For more information on capacity building vs. direct service, please read over our Core Principles document.
What are performance measures?
Performance measures are the method of assessment for AmeriCorps VISTA programs and they are used to determine whether or not a sponsor (such as Rural Dynamics) is meeting its programmatic goals over time. These measures comprise the ‘what’ of our program by providing specific targets and details about service activities.
Host sites must select at least three performance measures for their program. These measures – outputs and intermediate outcomes – will be collected monthly/quarterly to monitor the program’s progress and effectiveness. Please see the measures below and select the most appropriate reporting options for your program.
CNCS’ Performance Measurement framework provides a common focal point for CNCS’ work across all programs and initiatives. CNCS has a focused set of agency-wide Priority Measures derived from the annual Strategic Plan.
CNCS Program will contribute to the Priority Measures. Projects report on Goal 3 to maximize the value we add to grantees, partners and participants.
How are Rural Dynamics’s MEO priorities determined?
As a grantee of the Corporation for National & Community Service, RDI receives funding based on alignment with service priorities and key focus areas dictated by the federal funder. RURAL DYNAMICS also has an organizational strategic plan that serves as a guide for merging current funding priorities with state and national priorities.
Examples of program objectives that are tied to Rural Dynamics’s MEO priorities include: eliminating gaps in financial education access and veteran resources; providing resources for low income and disadvantaged populations; and expanding programming, with a particular focus on serving rural and tribal communities throughout the region.
Agency-Wide Priority Measure:
One of a set of 16 National Performance Measures aligned with the 2011- 2015 Strategic Plan that allows us to assess the individual and collective results of programs, continue to enhance program effectiveness, and tell the national story of service.
A set of activities that expand the scale, reach, efficiency, or effectiveness of programs and organizations. Activities may also leverage resources for programs and/or organizations. For example, capacity building activities may expand services, enhance delivery of services, or generate additional resources. These activities achieve lasting positive outcomes for the beneficiary populations served by CNCS-supported organizations.
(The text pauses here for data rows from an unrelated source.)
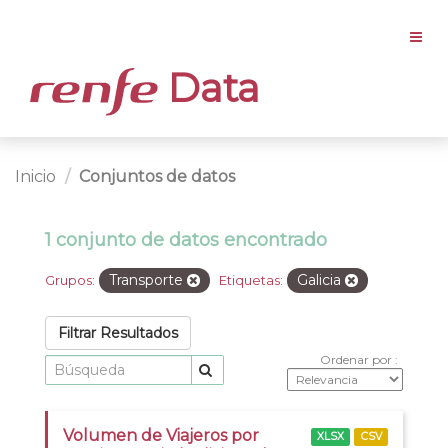
Data
Inicio
Conjuntos de datos
1 conjunto de datos encontrado
Transporte
Galicia
Grupos:
Etiquetas:
Filtrar Resultados
Ordenar por
Volumen de Viajeros por
XLSX
CSV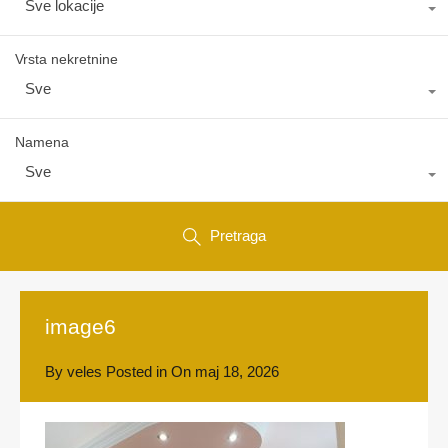
Sve lokacije
Vrsta nekretnine
Sve
Namena
Sve
Pretraga
image6
By
veles
Posted in On
maj 18, 2026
Complementary Program Measure: A standardized National Performance Measure that allows us to measure results of important programmatic activities not collected in the Agency-Wide Priority Measures, and also to assess the individual and collective results of programs and continue to enhance program effectiveness.
Focus Area: One of a set of 6 core priority issue areas identified in the Serve America Act where we focus national service and measure its impact.
Objective: A more specific focus and action plan within each Focus Area.
Outcome: A type of measure that indicates progress toward achieving the intended result of a program, which usually represents a change in the situation of beneficiaries of service, such as educational achievement or housing.
Output: A type of measure that tabulates, calculates, or records the actual products or services delivered by a program, such as students receiving tutoring or houses built.
Performance Measure (PM): A value or characteristic that measures progress toward goals, and also used to improve progress, reduce risks, or improve cost-effectiveness.
VISTA Assignment Description (VAD): A foundation document of a VISTA program. The VAD is a document that describes what each VISTA member will do over the course of one service year. Essentially, it is an outline of the program actions, outcomes, and timelines.